Dove Season Opened Saturday and There's Rain in the ForecastPress Release
AUSTIN, TX — Dove Season in Texas opens Labor Day weekend and many expect it to rain as well. The forecast from the National Weather Service has a 20 percent chance of rain Sunday with rain chances increasing throughout the week.
Though Hurricane Harvey caused a significant drop in dove hunter effort and harvest numbers last year, the Texas Parks and Wildlife Department expects the 2018-19 season to be back to normal. In Texas terms, normal means exceptional.
According to a press release from the TPWD, opening day of dove hunting is Saturday, Sept. 1 statewide. For the third consecutive year, Texas dove hunters can look forward to a liberal 90-day season and 15-bird daily bag limits. In addition, hunters in Texas’ South Dove Zone have the opportunity to hunt every weekend in September thanks to the Special White-winged Dove Days Sept. 1, 2, 8, and 9, combined with a Sept. 14 zone opener, the earliest in half a century. Though hunting hours are limited to afternoons during the Special White-winged Dove Days (noon-sunset), hunters in the southern portion of the state are now able to take advantage of the earlier dates in which the majority of dove harvest in Texas occurs.
Over 300,000 Texas hunters harvest nearly one third of the mourning doves taken nationwide each year, far more than any other state. In recent years, an estimated 10 million doves are harvested in Texas annually. While Texas supports breeding populations of over 34 million mourning and 10 million white-winged doves, those numbers swell during the fall when birds from northern latitudes funnel south.

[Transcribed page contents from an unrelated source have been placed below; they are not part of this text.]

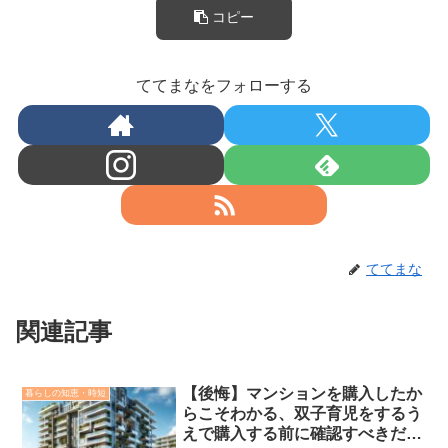
コピー
ててまなをフォローする
ててまな
関連記事
【後悔】マンションを購入したか
暮らしの知恵・時短
らこそわかる、双子育児をするう
えで購入する前に確認すべきだっ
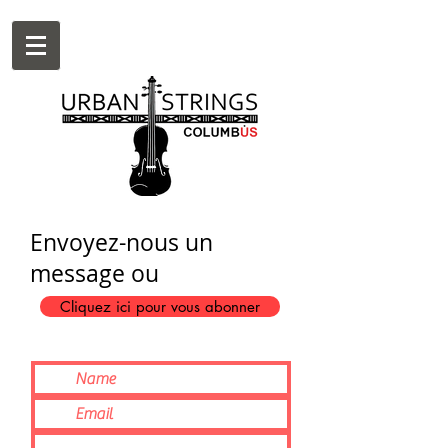
Envoyez-nous un
message ou
Cliquez ici pour vous abonner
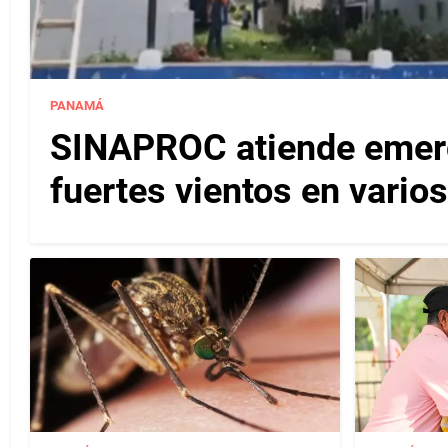
PANAMÁ
SINAPROC atiende emerg
fuertes vientos en varios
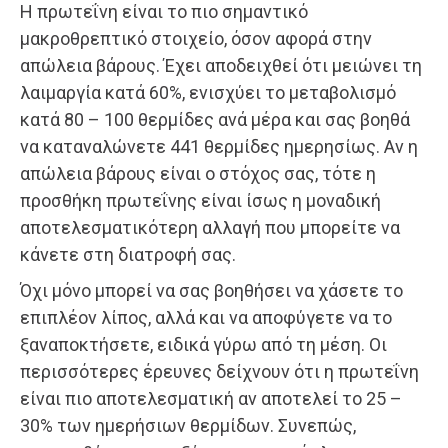
Η πρωτεΐνη είναι το πιο σημαντικό
μακροθρεπτικό στοιχείο, όσον αφορά στην
απώλεια βάρους. Έχει αποδειχθεί ότι μειώνει τη
λαιμαργία κατά 60%, ενισχύει το μεταβολισμό
κατά 80 – 100 θερμίδες ανά μέρα και σας βοηθά
να καταναλώνετε 441 θερμίδες ημερησίως. Αν η
απώλεια βάρους είναι ο στόχος σας, τότε η
προσθήκη πρωτεΐνης είναι ίσως η μοναδική
αποτελεσματικότερη αλλαγή που μπορείτε να
κάνετε στη διατροφή σας.
Όχι μόνο μπορεί να σας βοηθήσει να χάσετε το
επιπλέον λίπος, αλλά και να αποφύγετε να το
ξαναποκτήσετε, ειδικά γύρω από τη μέση. Οι
περισσότερες έρευνες δείχνουν ότι η πρωτεΐνη
είναι πιο αποτελεσματική αν αποτελεί το 25 –
30% των ημερήσιων θερμίδων. Συνεπώς,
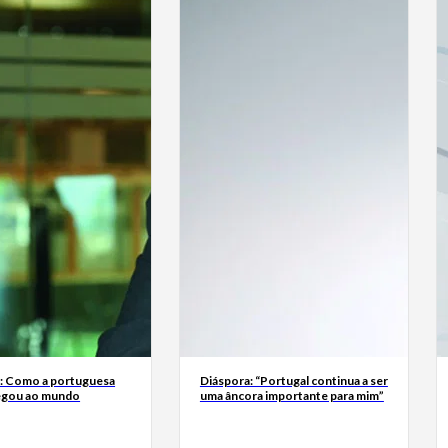
a: Como a portuguesa
Diáspora: “Portugal continua a ser
egou ao mundo
uma âncora importante para mim”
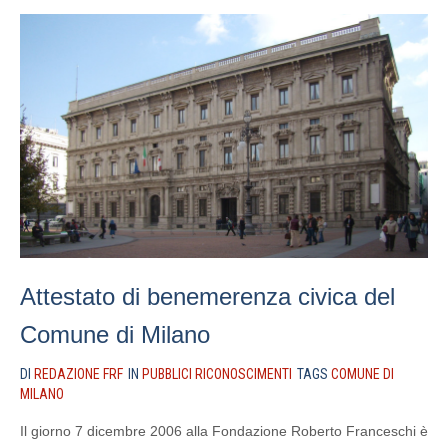
Attestato di benemerenza civica del
Comune di Milano
DI
REDAZIONE FRF
IN
PUBBLICI RICONOSCIMENTI
TAGS
COMUNE DI
MILANO
Il giorno 7 dicembre 2006 alla Fondazione Roberto Franceschi è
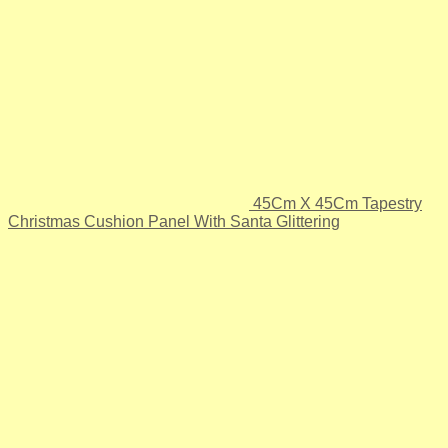
45Cm X 45Cm Tapestry
Christmas Cushion Panel With Santa Glittering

“Texas is uniquely situated to catch a lot of migratory birds as they move through the central part of the continent. Couple that with the fact that we are such a big state with diverse habitats, and it makes sense that we have such large numbers of doves,” said Owen Fitzsimmons, TPWD Dove Program Leader.
“Despite the dry conditions this summer, we had excellent production very early in the spring thanks to a mild winter and good rains in February and March, so there are a lot of birds around,” Fitzsimmons said. “Unless we get significant rain in the next couple of weeks, hunters really need to key in on areas with water. That’s where the birds will be concentrated.”
White-winged doves were historically found in the lower Rio Grande Valley, but they have rapidly expanded in numbers and distribution across Texas in recent years. According to Fitzsimmons, white-wing populations continue to grow and are making up a larger percentage of daily bag limits state-wide. White-wings are now found mostly in and around urban areas, providing hunting opportunity for those hunting just outside major cities and urban centers.
During the early two weekends for the Special White-winged Dove Days (in the South Zone), hunting is allowed only from noon to sunset and the daily bag limit is 15 birds, to include not more than two mourning doves and two white-tipped doves. During the general season in the South Zone, the aggregate bag limit is 15 with no more than two white-tipped doves.
Hunters are reminded that licenses went on sale Aug. 15 for the 2018-19 hunting seasons and can be purchased through the agency’s 28 law enforcement field offices, at more than 50 state parks and over 1,700 retailers across the state. Licenses may also be purchased online through the TPWD website or by phone at (800) 895-4248. Call center hours are Monday through Friday, 8 a.m. to 5 p.m. and there is a required $5 administrative fee for each phone or online transaction. The online transaction system is available 24/7.
Hunting and fishing regulations for the new season are available in the Outdoor Annual in print, online and on the Outdoor Annual mobile app. A limited number of Outdoor Annual booklets can be picked up at any of the 1,700 license retailers. A Spanish language version is also available online.
To get more information on Texas hunting and fishing throughout the year, sign up for free email updates at www.tpwd.texas.gov/email or by texting TPWD HUNT or TPWD FISH and your email address to 468-311 (ex. TPWD HUNT [email protected]).
In addition to a hunting license, anyone born after Sept. 1, 1971, must successfully complete a hunter education training course in order to hunt legally in Texas. The TPWD Hunter Education certification is valid for life and is honored in all other states and provinces. More information about hunter education is available online. If you misplace your certification you can print a replacement online at no cost.
A Migratory Game Bird endorsement and Harvest Information Program (HIP) certification are also required to hunt dove. HIP certification involves a brief survey of previous year’s migratory bird hunting success and is conducted at the time licenses are purchased.